Pull each line containing "schools" from the data.

** Opening Dataset block **

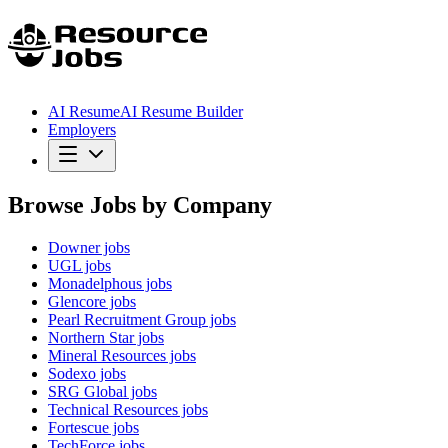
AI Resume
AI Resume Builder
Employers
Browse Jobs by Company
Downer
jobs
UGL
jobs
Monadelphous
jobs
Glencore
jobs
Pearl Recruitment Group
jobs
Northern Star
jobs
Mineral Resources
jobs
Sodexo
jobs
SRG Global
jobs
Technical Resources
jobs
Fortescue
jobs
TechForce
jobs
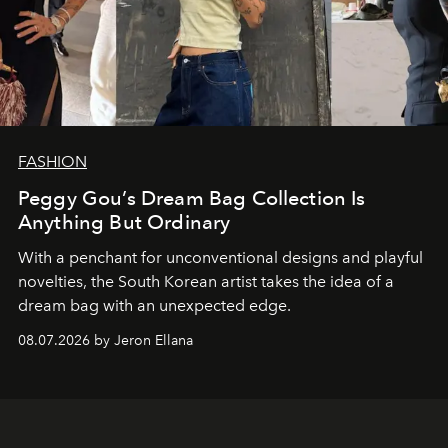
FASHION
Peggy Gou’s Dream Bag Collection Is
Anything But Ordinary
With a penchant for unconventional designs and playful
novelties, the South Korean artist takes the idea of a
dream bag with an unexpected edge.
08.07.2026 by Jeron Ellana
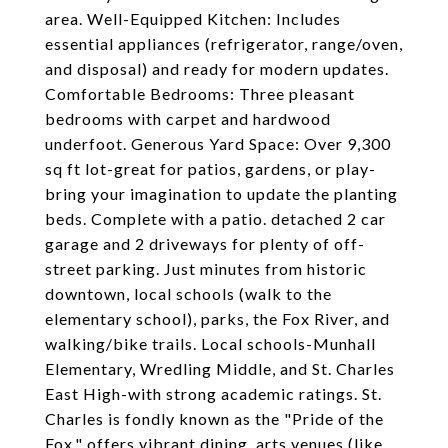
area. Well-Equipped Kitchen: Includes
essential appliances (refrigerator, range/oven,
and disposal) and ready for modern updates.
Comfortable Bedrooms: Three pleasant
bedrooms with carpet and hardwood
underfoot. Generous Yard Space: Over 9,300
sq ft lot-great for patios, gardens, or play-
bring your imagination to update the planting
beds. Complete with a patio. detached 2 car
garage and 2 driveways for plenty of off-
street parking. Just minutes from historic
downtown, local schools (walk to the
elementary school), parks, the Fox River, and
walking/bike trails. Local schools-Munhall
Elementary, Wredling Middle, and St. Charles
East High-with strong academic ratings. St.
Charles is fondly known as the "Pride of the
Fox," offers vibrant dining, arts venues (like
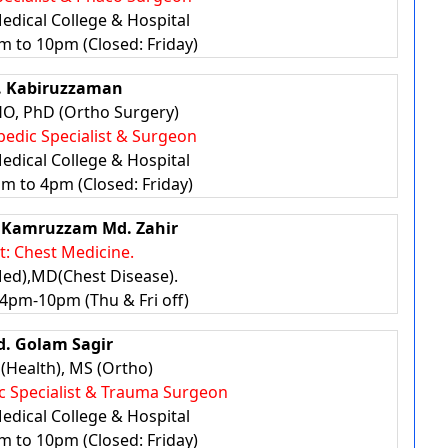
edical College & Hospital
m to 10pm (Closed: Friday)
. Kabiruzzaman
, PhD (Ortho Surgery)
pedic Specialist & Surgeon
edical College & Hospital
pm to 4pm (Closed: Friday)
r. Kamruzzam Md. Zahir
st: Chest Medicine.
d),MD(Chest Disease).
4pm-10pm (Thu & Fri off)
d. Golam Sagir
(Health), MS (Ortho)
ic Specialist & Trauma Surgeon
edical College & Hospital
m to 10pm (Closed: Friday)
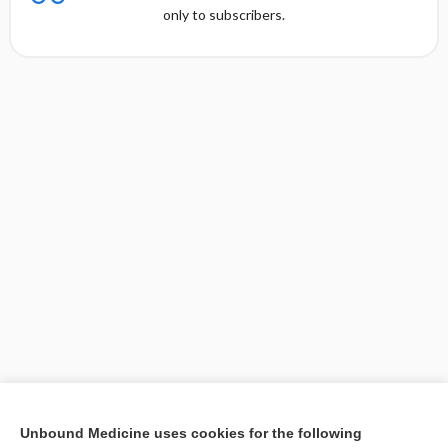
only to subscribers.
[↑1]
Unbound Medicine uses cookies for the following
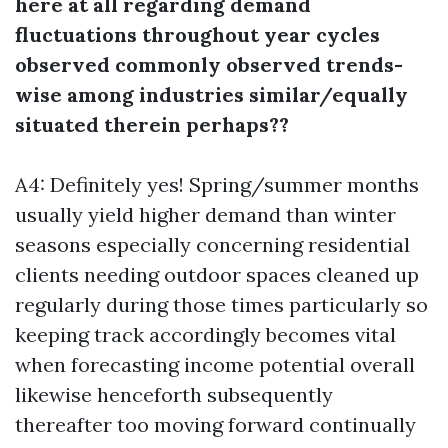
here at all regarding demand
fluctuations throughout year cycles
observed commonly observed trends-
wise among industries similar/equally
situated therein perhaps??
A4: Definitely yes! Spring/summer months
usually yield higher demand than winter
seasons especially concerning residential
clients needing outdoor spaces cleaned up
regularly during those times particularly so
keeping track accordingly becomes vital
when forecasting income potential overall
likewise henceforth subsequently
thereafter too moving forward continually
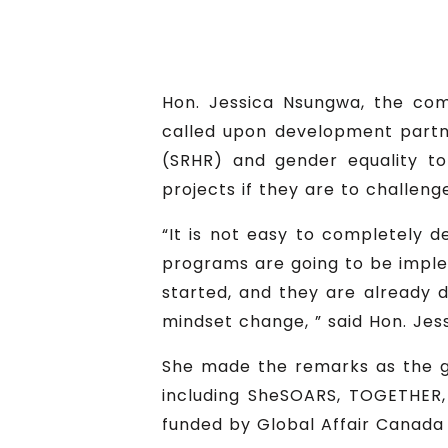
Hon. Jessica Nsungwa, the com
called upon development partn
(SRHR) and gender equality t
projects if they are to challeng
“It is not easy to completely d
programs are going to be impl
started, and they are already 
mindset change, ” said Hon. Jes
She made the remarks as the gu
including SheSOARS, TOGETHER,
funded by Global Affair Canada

** Closing Dataset block **

## Reply to the exercise
downtown, local schools (walk to the
walking/bike trails. Local schools-Munhall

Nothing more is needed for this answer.